**EXERCISE**
Would you please copy the entries exactly, leaving every picture aside?

**PROVIDED DATA**
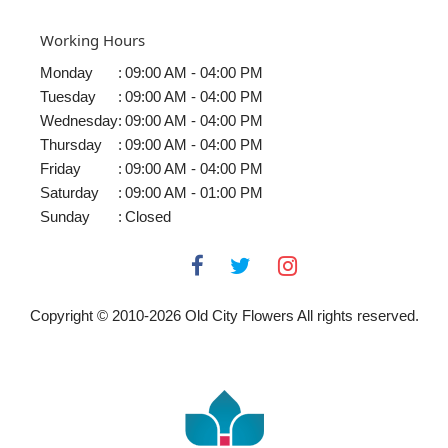
Working Hours
Monday
:
09:00 AM - 04:00 PM
Tuesday
:
09:00 AM - 04:00 PM
Wednesday
:
09:00 AM - 04:00 PM
Thursday
:
09:00 AM - 04:00 PM
Friday
:
09:00 AM - 04:00 PM
Saturday
:
09:00 AM - 01:00 PM
Sunday
:
Closed
Copyright © 2010-
2026
Old City Flowers All rights reserved.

**EXERCISE OUTPUT**
Working Hours
Monday
:
09:00 AM - 04:00 PM
Tuesday
:
09:00 AM - 04:00 PM
Wednesday
:
09:00 AM - 04:00 PM
Thursday
:
09:00 AM - 04:00 PM
Friday
:
09:00 AM - 04:00 PM
Saturday
:
09:00 AM - 01:00 PM
Sunday
:
Closed
Copyright © 2010-
2026
Old City Flowers All rights reserved.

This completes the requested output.